One of the key recommendations of the Ad Hoc Committee was the establishment of a “Single Human Rights Body”, amalgamating the following institutions:
- The National Youth Development Agency,
- The Commission for the Promotion and Protection of the Rights of Cultural, Religious and Linguistic Communities,
- The Commission for Gender Equality,
- The Pan South African Language Board, and
- The South African Human Rights Commission.
The aim of doing this would be to avoid duplicated effort, use resources (human and financial) efficiently, and improve public access by having a coordinated approach. Parliament then invited submissions by the 25th of May 2017, just ten days after the announcement appeared online.
Now, surely the matter of doing away with some of our critical democratic institutions is not a matter to be easily decided. There doesn’t seem to be any merit in rushing a submission or comment on this.
It’s true that the Chapter 9 Institutions have become increasingly weakened over the past decade by poor allocation of financial resources (with the exception of the NYDA that is just rolling in dosh), the requirements of sticking to reporting on international treaties sometimes at the expense of pursuing local interests, the decreasing respect / value accorded to these institutions in political spaces, and the lack of follow up on the recommendations they make.
But, these institutions are Constitutionally created and protected.
The Constitution, Chapter 9, Section 181 (2) provides for the independence and impartiality of of Institutions Strengthening Constitutional Democracy, and states that they must “exercise their powers and perform their functions without fear, favour or prejudice.” Section 181 (3) states that “Other organs of state, through legislative and other measures, must assist and protect these institutions to ensure the independence, impartiality, dignity, and effectiveness of these institutions.” Section 181 (4) states that “No person or organ of state may interfere with the functioning of these institutions.” Finally, Section 181 (5) states that “These institutions are accountable to the National Assembly, and must report on their activities and the performance of their functions to the Assembly at least once a year.”
To me then, this sudden call for a review of the powers functioning of some of these organisations raises a number of questions:
1. Has the State assisted and protected these institutions as it is Constitutionally required to do?

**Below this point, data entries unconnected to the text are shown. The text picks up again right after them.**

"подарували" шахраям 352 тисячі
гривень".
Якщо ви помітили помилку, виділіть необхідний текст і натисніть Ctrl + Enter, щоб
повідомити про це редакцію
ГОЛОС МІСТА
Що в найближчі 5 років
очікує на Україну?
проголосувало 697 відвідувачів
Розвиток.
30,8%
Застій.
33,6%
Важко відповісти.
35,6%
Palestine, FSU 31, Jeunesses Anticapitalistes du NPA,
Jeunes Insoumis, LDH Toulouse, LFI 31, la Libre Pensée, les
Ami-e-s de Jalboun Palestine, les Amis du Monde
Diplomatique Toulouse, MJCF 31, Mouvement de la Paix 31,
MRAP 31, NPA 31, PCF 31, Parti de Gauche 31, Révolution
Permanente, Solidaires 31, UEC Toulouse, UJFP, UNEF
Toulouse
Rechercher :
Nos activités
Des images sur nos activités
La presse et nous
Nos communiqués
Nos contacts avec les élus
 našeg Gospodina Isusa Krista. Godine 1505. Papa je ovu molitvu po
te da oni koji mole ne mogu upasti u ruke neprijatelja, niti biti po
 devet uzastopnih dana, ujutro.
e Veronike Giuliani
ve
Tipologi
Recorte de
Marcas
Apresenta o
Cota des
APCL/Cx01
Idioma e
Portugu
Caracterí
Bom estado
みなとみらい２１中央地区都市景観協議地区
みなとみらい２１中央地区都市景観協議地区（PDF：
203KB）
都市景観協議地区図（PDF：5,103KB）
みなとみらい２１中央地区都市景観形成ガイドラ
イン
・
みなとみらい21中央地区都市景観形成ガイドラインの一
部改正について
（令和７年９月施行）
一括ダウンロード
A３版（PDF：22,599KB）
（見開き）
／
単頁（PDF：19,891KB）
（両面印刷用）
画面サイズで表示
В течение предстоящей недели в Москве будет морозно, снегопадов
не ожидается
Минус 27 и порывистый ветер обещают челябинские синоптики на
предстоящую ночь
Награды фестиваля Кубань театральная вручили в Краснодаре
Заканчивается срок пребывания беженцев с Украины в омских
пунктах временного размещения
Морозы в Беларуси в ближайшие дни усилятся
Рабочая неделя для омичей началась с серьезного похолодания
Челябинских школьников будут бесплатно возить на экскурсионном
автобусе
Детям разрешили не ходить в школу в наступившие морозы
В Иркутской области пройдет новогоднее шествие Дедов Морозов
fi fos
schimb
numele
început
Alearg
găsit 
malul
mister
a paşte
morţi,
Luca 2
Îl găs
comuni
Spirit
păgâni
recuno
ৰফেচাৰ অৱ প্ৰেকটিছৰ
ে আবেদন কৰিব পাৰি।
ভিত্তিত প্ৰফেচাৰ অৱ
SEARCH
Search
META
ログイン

2. When these institutions have reported to the National Assembly annually, has Parliament taken up its own role in making sure that any inefficiencies, duplications, or uncertainties around their functions, are addressed?

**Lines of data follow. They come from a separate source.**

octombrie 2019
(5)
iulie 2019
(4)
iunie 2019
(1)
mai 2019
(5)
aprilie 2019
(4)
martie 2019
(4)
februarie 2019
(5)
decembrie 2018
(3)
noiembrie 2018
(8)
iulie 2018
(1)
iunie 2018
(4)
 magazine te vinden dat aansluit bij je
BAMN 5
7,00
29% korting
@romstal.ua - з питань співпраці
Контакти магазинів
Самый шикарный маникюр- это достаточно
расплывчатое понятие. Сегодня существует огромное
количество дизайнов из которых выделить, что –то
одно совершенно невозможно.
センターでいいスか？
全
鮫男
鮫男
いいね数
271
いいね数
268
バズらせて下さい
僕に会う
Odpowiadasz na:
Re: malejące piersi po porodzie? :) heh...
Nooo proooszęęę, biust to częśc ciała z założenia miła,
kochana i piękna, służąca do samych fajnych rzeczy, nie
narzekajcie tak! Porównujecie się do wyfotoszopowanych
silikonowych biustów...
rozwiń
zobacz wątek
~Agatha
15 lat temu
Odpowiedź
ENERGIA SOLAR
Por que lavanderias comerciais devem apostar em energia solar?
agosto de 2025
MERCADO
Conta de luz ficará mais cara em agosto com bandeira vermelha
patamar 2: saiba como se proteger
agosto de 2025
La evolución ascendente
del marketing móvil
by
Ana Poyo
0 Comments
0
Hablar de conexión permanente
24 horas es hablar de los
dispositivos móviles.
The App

3. Given that these institutions play an important role in promoting equality and protecting the human rights of South Africans, particularly vulnerable groups, why is there a ten day deadline in which to comment?
To me, the first and second questions have easy answers – No. A quick budgetary analysis will show that under-resourcing of these institutions is significant. Each year, for example, the CGE reports to Parliament quarterly through the Portfolio Committee on Women. And each year that Committee reflects on the smaller and smaller budget, and recommends that this is addressed to improve the functions, and each year…nothing happens. So Parliament is failing to ensure that its recommendations to Treasury and to the CGE are enforced.
But the answer to the third question is less clear. Why not allow more time for meaningful engagement both from the Chapter 9s themselves and from civil society? Why try to rush a process that could have significant effects on the lives of South Africans, and that would affect the nature of the Constitution, Section 189? The answer can’t be because a parliamentary report in 2006 recommended it, because there are hundreds of reports that go through Parliament each year that make recommendations and aren’t upheld (cough, cough, um electoral reform?)
There does not seem to be any clear reason for the limited time frame. A more reasonable time frame would be to allow at least one month, ideally two for civil society organisations supporting democracy to prepare their submissions on the matter. Anything less, in my view, casts a question on whether Parliament wants to uphold Section 189 (3) (4) of the Constitution.